Huang Yuan, Liu Jin, Yi Huangdi, Shia Ben-Chang, Ma Shuangge
VA Cooperative Studies Program Coordinating Center, West Haven, CT; Department of Biostatistics, Yale University, New Haven, CT, U.S.A.
Center of Quantitative Medicine, Duke-NUS Medical School, Singapore.
Stat Med. 2017 Feb 10;36(3):509-559. doi: 10.1002/sim.7138. Epub 2016 Sep 25.

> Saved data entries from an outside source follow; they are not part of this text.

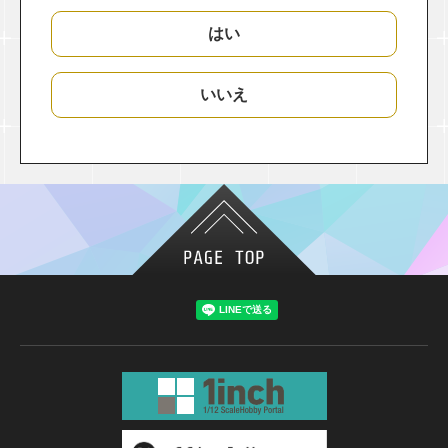
はい
いいえ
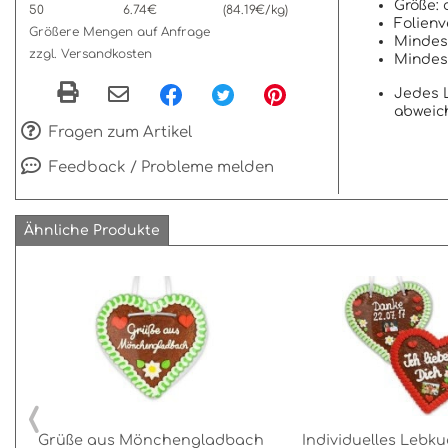
Größe: 
50
6.74€
(84.19€/kg)
Folien
Größere Mengen auf Anfrage
Mindest
zzgl. Versandkosten
Mindest
Jedes L
abweic
Fragen zum Artikel
Feedback / Probleme melden
Ähnliche Produkte
‹
Grüße aus Mönchengladbach
Individuelles Lebk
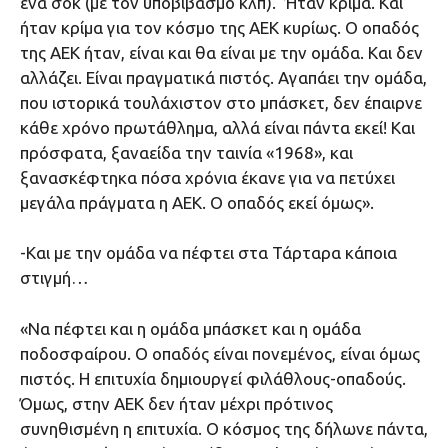
ένα σοκ (με τον υποβιβασμό κλπ). ‘Ήταν κρίμα. Και
ήταν κρίμα για τον κόσμο της ΑΕΚ κυρίως. Ο οπαδός
της ΑΕΚ ήταν, είναι και θα είναι με την ομάδα. Και δεν
αλλάζει. Είναι πραγματικά πιστός. Αγαπάει την ομάδα,
που ιστορικά τουλάχιστον στο μπάσκετ, δεν έπαιρνε
κάθε χρόνο πρωτάθλημα, αλλά είναι πάντα εκεί! Και
πρόσφατα, ξαναείδα την ταινία «1968», και
ξανασκέφτηκα πόσα χρόνια έκανε για να πετύχει
μεγάλα πράγματα η ΑΕΚ. Ο οπαδός εκεί όμως».
-Και με την ομάδα να πέφτει στα Τάρταρα κάποια
στιγμή…
«Να πέφτει και η ομάδα μπάσκετ και η ομάδα
ποδοσφαίρου. Ο οπαδός είναι πονεμένος, είναι όμως
πιστός. Η επιτυχία δημιουργεί φιλάθλους-οπαδούς.
Όμως, στην ΑΕΚ δεν ήταν μέχρι πρότινος
συνηθισμένη η επιτυχία. Ο κόσμος της δήλωνε πάντα,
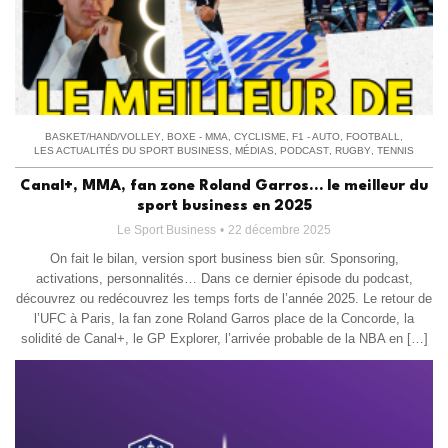
BASKET/HAND/VOLLEY
,
BOXE - MMA
,
CYCLISME
,
F1 - AUTO
,
FOOTBALL
,
LES ACTUALITÉS DU SPORT BUSINESS
,
MÉDIAS
,
PODCAST
,
RUGBY
,
TENNIS
Canal+, MMA, fan zone Roland Garros… le meilleur du
sport business en 2025
Le Sport Business
22 décembre 2025
On fait le bilan, version sport business bien sûr. Sponsoring,
activations, personnalités… Dans ce dernier épisode du podcast,
découvrez ou redécouvrez les temps forts de l’année 2025. Le retour de
l’UFC à Paris, la fan zone Roland Garros place de la Concorde, la
solidité de Canal+, le GP Explorer, l’arrivée probable de la NBA en […]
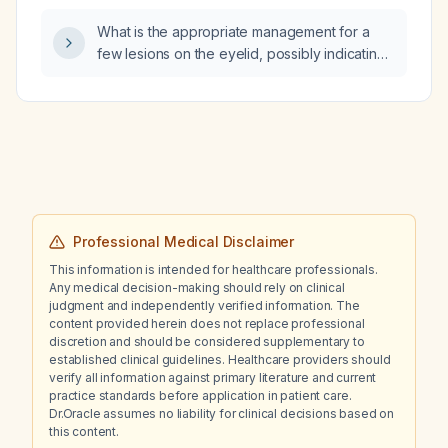
What is the appropriate management for a
few lesions on the eyelid, possibly indicating
herpes zoster ophthalmicus?
Professional Medical Disclaimer
This information is intended for healthcare professionals.
Any medical decision-making should rely on clinical
judgment and independently verified information. The
content provided herein does not replace professional
discretion and should be considered supplementary to
established clinical guidelines. Healthcare providers should
verify all information against primary literature and current
practice standards before application in patient care.
Dr.Oracle assumes no liability for clinical decisions based on
this content.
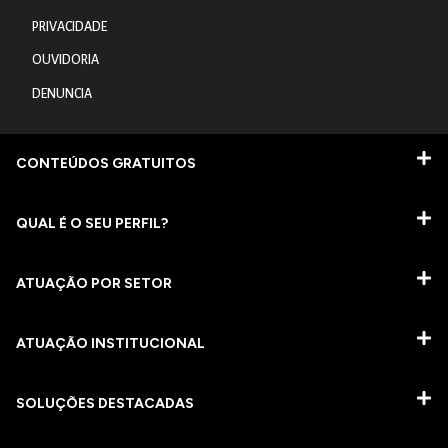
PRIVACIDADE
OUVIDORIA
DENUNCIA
CONTEÚDOS GRATUITOS
QUAL É O SEU PERFIL?
ATUAÇÃO POR SETOR
ATUAÇÃO INSTITUCIONAL
SOLUÇÕES DESTACADAS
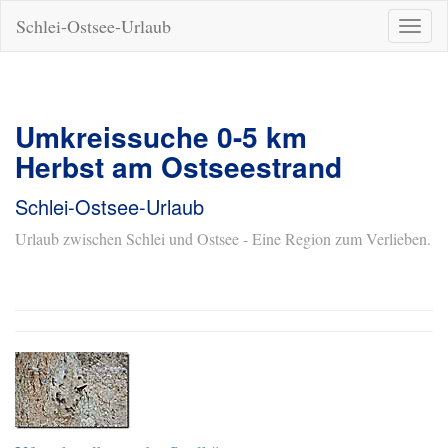
Schlei-Ostsee-Urlaub
Naviga
ein-/a
Umkreissuche 0-5 km
Herbst am Ostseestrand
Schlei-Ostsee-Urlaub
Urlaub zwischen Schlei und Ostsee - Eine Region zum Verlieben.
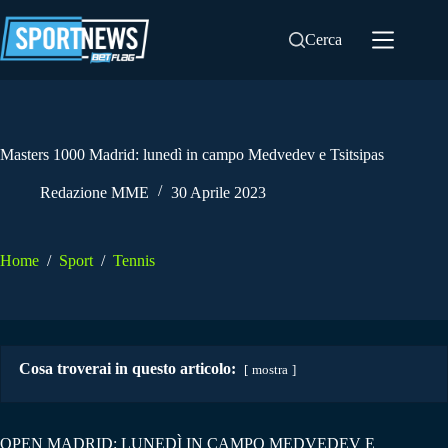
Salta
al
Cerca
contenuto
Masters 1000 Madrid: lunedì in campo Medvedev e Tsitsipas
Redazione MME
30 Aprile 2023
Home
/
Sport
/
Tennis
Cosa troverai in questo articolo:
mostra
OPEN MADRID: LUNEDÌ IN CAMPO MEDVEDEV E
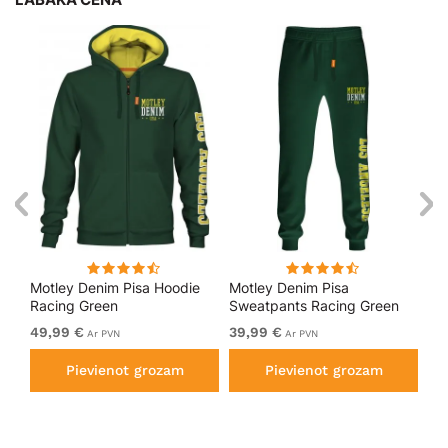
kls
Motley Denim Pisa Hoodie
Motley Denim Pisa
Mo
Racing Green
Sweatpants Racing Green
Bl
49,99 €
39,99 €
49
Ar PVN
Ar PVN
Pievienot grozam
Pievienot grozam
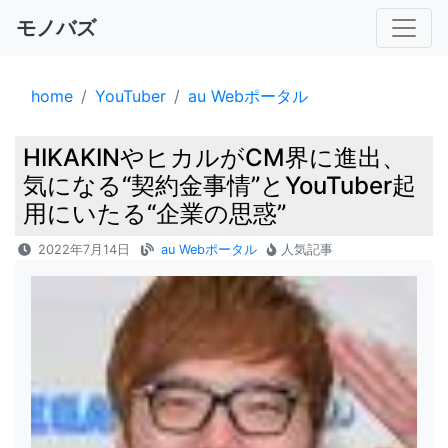
モノバズ
home
YouTuber
au Webポータル
HIKAKINやヒカルがCM界に進出、
気になる“契約金事情”とYouTuber起
用にいたる“企業の思惑”
2022年7月14日
au Webポータル
人気記事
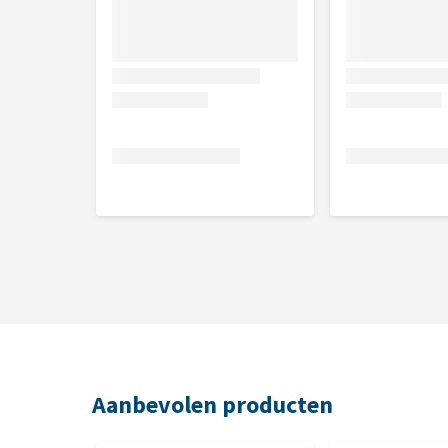
Aanbevolen producten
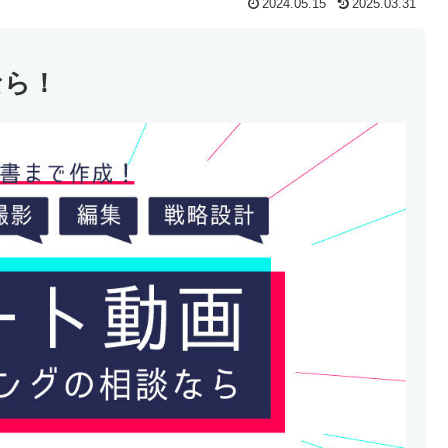
2024.05.15
2025.03.31
なら！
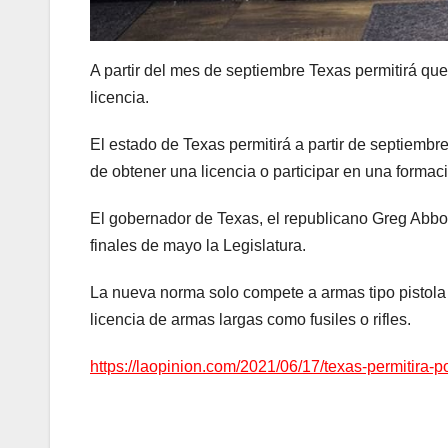
A partir del mes de septiembre Texas permitirá que
licencia.
El estado de Texas permitirá a partir de septiembre
de obtener una licencia o participar en una formac
El gobernador de Texas, el republicano Greg Abbot
finales de mayo la Legislatura.
La nueva norma solo compete a armas tipo pistola o
licencia de armas largas como fusiles o rifles.
https://laopinion.com/2021/06/17/texas-permitira-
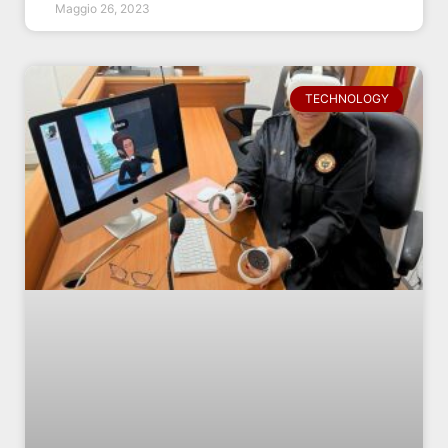
Maggio 26, 2023
TECHNOLOGY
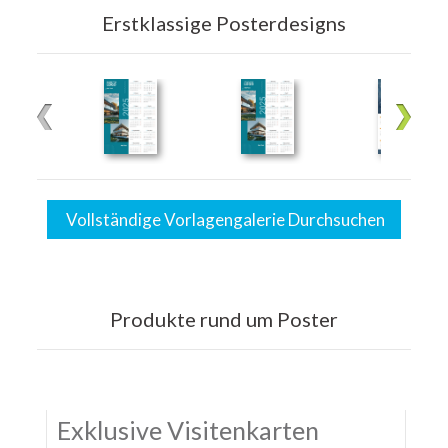
Erstklassige Posterdesigns
Vollständige Vorlagengalerie Durchsuchen
Produkte rund um Poster
Exklusive Visitenkarten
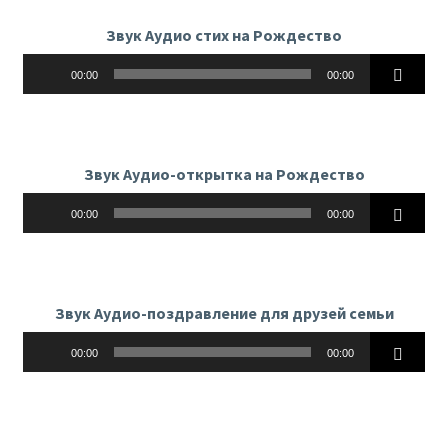
Звук Аудио стих на Рождество
Аудиоплеер
00:00
00:00
Звук Аудио-открытка на Рождество
Аудиоплеер
00:00
00:00
Звук Аудио-поздравление для друзей семьи
Аудиоплеер
00:00
00:00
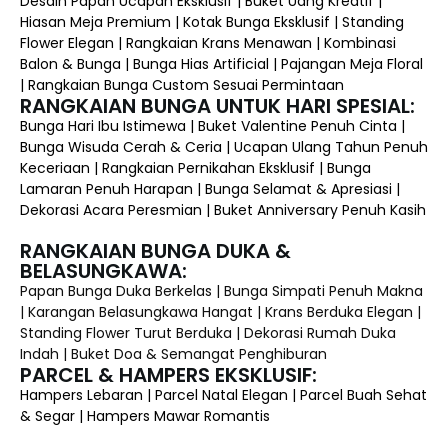
Desain Papan Ucapan Eksklusif | Buket Uang Kreatif |
Hiasan Meja Premium | Kotak Bunga Eksklusif | Standing
Flower Elegan | Rangkaian Krans Menawan | Kombinasi
Balon & Bunga | Bunga Hias Artificial | Pajangan Meja Floral
| Rangkaian Bunga Custom Sesuai Permintaan
RANGKAIAN BUNGA UNTUK HARI SPESIAL:
Bunga Hari Ibu Istimewa | Buket Valentine Penuh Cinta |
Bunga Wisuda Cerah & Ceria | Ucapan Ulang Tahun Penuh
Keceriaan | Rangkaian Pernikahan Eksklusif | Bunga
Lamaran Penuh Harapan | Bunga Selamat & Apresiasi |
Dekorasi Acara Peresmian | Buket Anniversary Penuh Kasih
RANGKAIAN BUNGA DUKA &
BELASUNGKAWA:
Papan Bunga Duka Berkelas | Bunga Simpati Penuh Makna
| Karangan Belasungkawa Hangat | Krans Berduka Elegan |
Standing Flower Turut Berduka | Dekorasi Rumah Duka
Indah | Buket Doa & Semangat Penghiburan
PARCEL & HAMPERS EKSKLUSIF:
Hampers Lebaran | Parcel Natal Elegan | Parcel Buah Sehat
& Segar | Hampers Mawar Romantis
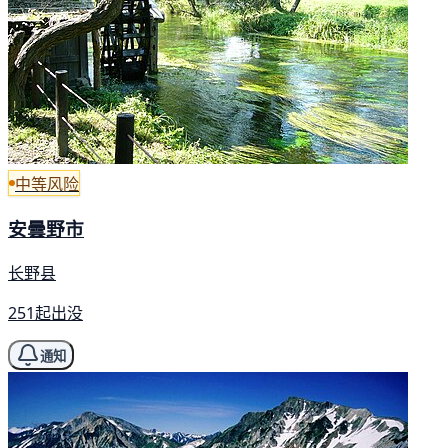
中等风险
安曇野市
长野县
251起出没
通知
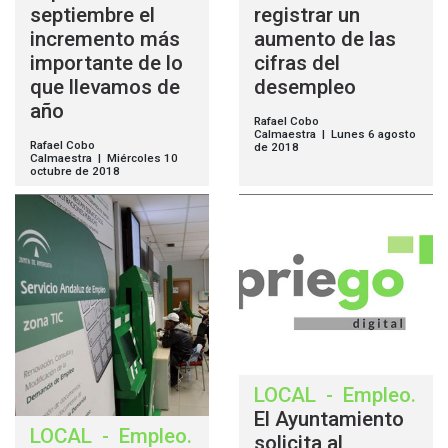
septiembre el
registrar un
incremento más
aumento de las
importante de lo
cifras del
que llevamos de
desempleo
año
Rafael Cobo
Calmaestra | Lunes 6 agosto
Rafael Cobo
de 2018
Calmaestra | Miércoles 10
octubre de 2018
LOCAL
-
Empleo
.
El Ayuntamiento
LOCAL
-
Empleo
.
solicita al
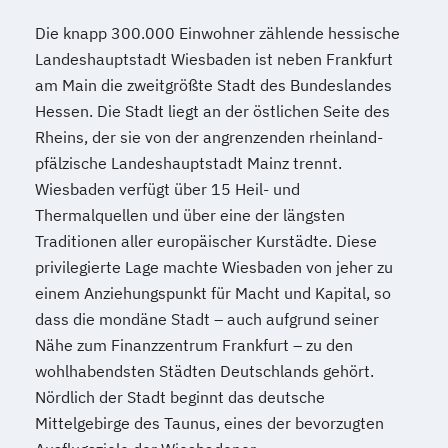
(IHK)
Geprüfte/r Fachwirt/in im E-Commerce
Die knapp 300.000 Einwohner zählende hessische
(IHK)
Landeshauptstadt Wiesbaden ist neben Frankfurt
am Main die zweitgrößte Stadt des Bundeslandes
Geprüfte/r Game Developer/in mit Unity
Hessen. Die Stadt liegt an der östlichen Seite des
3D (SGD)
Rheins, der sie von der angrenzenden rheinland-
Geprüfte/r Grafik-Designer/in (SGD)
pfälzische Landeshauptstadt Mainz trennt.
Geprüfte/r Haus- und
Wiesbaden verfügt über 15 Heil- und
Grundstücksverwalter/in (SGD)
Thermalquellen und über eine der längsten
Geprüfte/r Hotelbetriebswirt/in (SGD)
Traditionen aller europäischer Kurstädte. Diese
Geprüfte/r IT-Servicetechniker/in (SGD)
privilegierte Lage machte Wiesbaden von jeher zu
Geprüfte/r Immobilienfachwirt/in (IHK)
einem Anziehungspunkt für Macht und Kapital, so
Geprüfte/r Immobilienmakler/in (SGD)
dass die mondäne Stadt – auch aufgrund seiner
Geprüfte/r Industriefachwirt/in (IHK)
Nähe zum Finanzzentrum Frankfurt – zu den
Geprüfte/r Industriemeister/in (IHK) –
wohlhabendsten Städten Deutschlands gehört.
Fachrichtung Elektrotechnik
Nördlich der Stadt beginnt das deutsche
Geprüfte/r Industriemeister/in (IHK) –
Mittelgebirge des Taunus, eines der bevorzugten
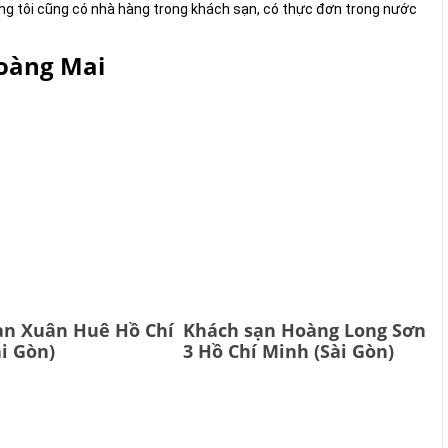
húng tôi cũng có nhà hàng trong khách sạn, có thực đơn trong nước
oàng Mai
ạn Xuân Huê Hồ Chí
Khách sạn Hoàng Long Sơn
i Gòn)
3 Hồ Chí Minh (Sài Gòn)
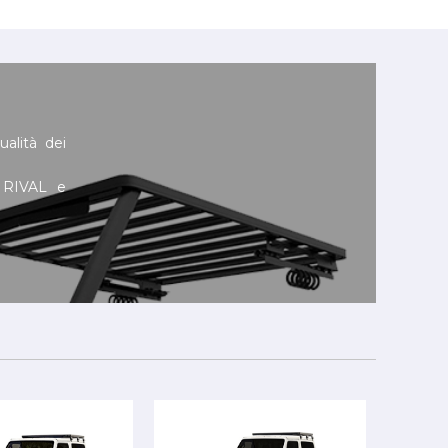
ualità dei
i RIVAL e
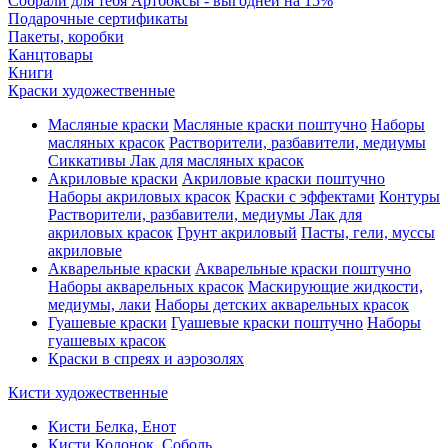
Собрали для тебя Артбоксы - выгодней на 15%
Подарочные сертификаты
Пакеты, коробки
Канцтовары
Книги
Краски художественные
Масляные краски
Масляные краски поштучно
Наборы
масляных красок
Растворители, разбавители, медиумы
Сиккативы
Лак для масляных красок
Акриловые краски
Акриловые краски поштучно
Наборы акриловых красок
Краски с эффектами
Контуры
Растворители, разбавители, медиумы
Лак для
акриловых красок
Грунт акриловый
Пасты, гели, муссы
акриловые
Акварельные краски
Акварельные краски поштучно
Наборы акварельных красок
Маскирующие жидкости,
медиумы, лаки
Наборы детских акварельных красок
Гуашевые краски
Гуашевые краски поштучно
Наборы
гуашевых красок
Краски в спреях и аэрозолях
Кисти художественные
Кисти Белка, Енот
Кисти Колонок, Соболь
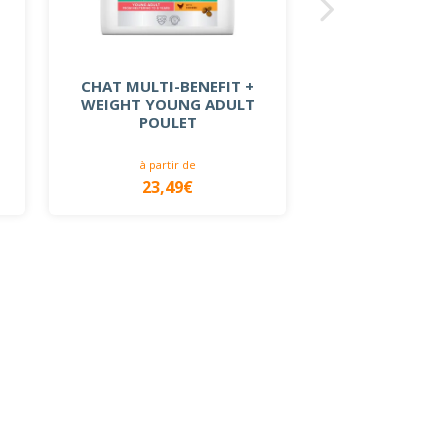
CHA
CHAT MULTI-BENEFIT +
WEIGHT YOUNG ADULT
POULET
à partir de
23,49€
19,99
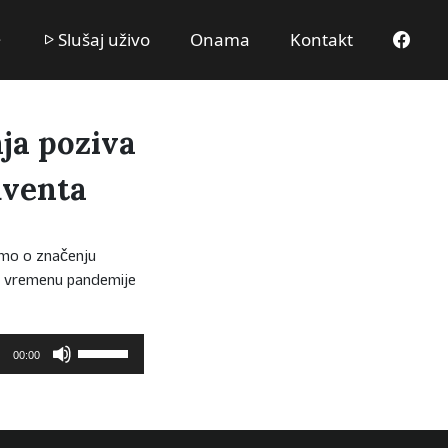
Slušaj uživo
Onama
Kontakt
aja poziva
dventa
 smo o značenju
om vremenu pandemije
Upotrijebite
00:00
tipke
sa
strelicama
Gore/Dolje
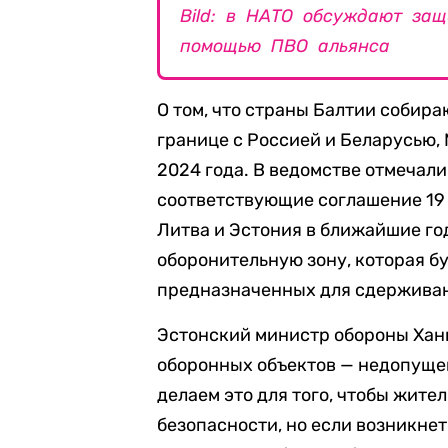
Bild: в НАТО обсуждают за
помощью ПВО альянса
О том, что страны Балтии собир
границе с Россией и Беларусью
2024 года. В ведомстве отмечали
соответствующие соглашение 19 
Литва и Эстония в ближайшие го
оборонительную зону, которая бу
предназначенных для сдерживан
Эстонский министр обороны Ханн
оборонных объектов — недопущен
делаем это для того, чтобы жите
безопасности, но если возникнет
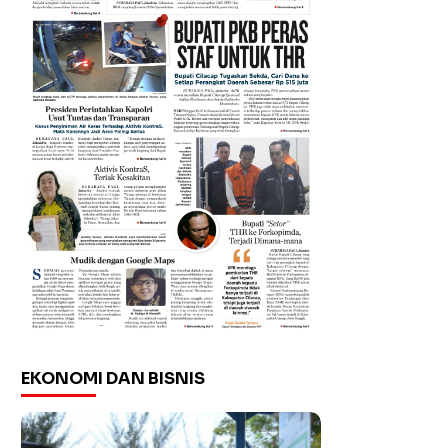
EKONOMI DAN BISNIS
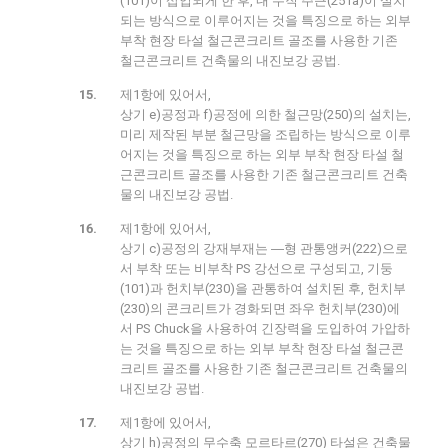
(101)이 삽입되게 한 후, 내 수직 주근(251a)이 설치
되는 방식으로 이루어지는 것을 특징으로 하는 외부
부착 현장 타설 철근콘크리트 골조를 사용한 기존
철근콘크리트 건축물의 내진보강 공법.
제1항에 있어서,
상기 e)공정과 f)공정에 의한 철근망(250)의 설치는,
미리 제작된 부분 철근망을 조립하는 방식으로 이루
어지는 것을 특징으로 하는 외부 부착 현장 타설 철
근콘크리트 골조를 사용한 기존 철근콘크리트 건축
물의 내진보강 공법.
제1항에 있어서,
상기 c)공정의 강재부재는 ―형 관통앵커(222)으로
서 부착 또는 비부착 PS 강선으로 구성되고, 기둥
(101)과 헌치부(230)을 관통하여 설치된 후, 헌치부
(230)의 콘크리트가 경화되면 좌우 헌치부(230)에
서 PS Chuck을 사용하여 긴장력을 도입하여 가압하
는 것을 특징으로 하는 외부 부착 현장 타설 철근콘
크리트 골조를 사용한 기존 철근콘크리트 건축물의
내진보강 공법.
제1항에 있어서,
상기 h)공정의 무수축 모르타르(270) 타설은 건축물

In profiling studies, the analysis of a single dataset often leads to unsatisfactory results because of the small sample size. Multi-dataset analysis utilizes information of multiple independent datasets and outperforms single-dataset analysis. Among the available multi-dataset analysis methods, integrative analysis methods aggregate and analyze raw data and outperform meta-analysis methods, which analyze multiple datasets separately and then pool summary statistics. In this study, we conduct integrative analysis and marker selection under the heterogeneity structure, which allows different datasets to have overlapping but not necessarily identical sets of markers. Under certain scenarios, it is reasonable to expect some similarity of identified marker sets - or equivalently, similarity of model sparsity structures - across multiple datasets. However, the existing methods do not have a mechanism to explicitly promote such similarity. To tackle this problem, we develop a sparse boosting method. This method uses a BIC/HDBIC criterion to select weak learners in boosting and encourages sparsity. A new penalty is introduced to promote the similarity of model sparsity structures across datasets. The proposed method has a intuitive formulation and is broadly applicable and computationally affordable. In numerical studies, we analyze right censored survival data under the accelerated failure time model. Simulation shows that the proposed method outperforms alternative boosting and penalization methods with more accurate marker identification. The analysis of three breast cancer prognosis datasets shows that the proposed method can identify marker sets with increased similarity across datasets and improved prediction performance. Copyright © 2016 John Wiley & Sons, Ltd.
在剖析研究中,由于样本量较小,对单个数据集进行分析往往会得到不尽人意的结果。多数据集分析利用多个独立数据集的信息,其性能优于单数据集分析。在现有的多数据集分析方法中,整合分析方法对原始数据进行汇总和分析,其性能优于元分析方法,元分析方法是分别分析多个数据集,然后汇总统计摘要。在本研究中,我们在异质性结构下进行整合分析和标记选择,这允许不同的数据集具有重叠但不一定相同的标记集。在某些情况下,合理的预期是多个数据集中识别出的标记集具有一定的相似性——或者等效地,模型稀疏结构具有相似性。然而,现有方法没有明确促进这种相似性的机制。为了解决这个问题,我们开发了一种稀疏提升方法。该方法在提升过程中使用BIC/HDBIC准则来选择弱学习器,并鼓励稀疏性。引入了一种新的惩罚项来促进不同数据集之间模型稀疏结构的相似性。所提出的方法具有直观的公式,广泛适用且计算成本低。在数值研究中,我们在加速失效时间模型下分析右删失生存数据。模拟表明,所提出的方法在标记识别方面比其他提升和惩罚方法更准确,性能更优。对三个乳腺癌预后数据集的分析表明,所提出的方法能够识别出不同数据集之间相似性增加且预测性能提高的标记集。版权所有© 2016约翰威立父子有限公司。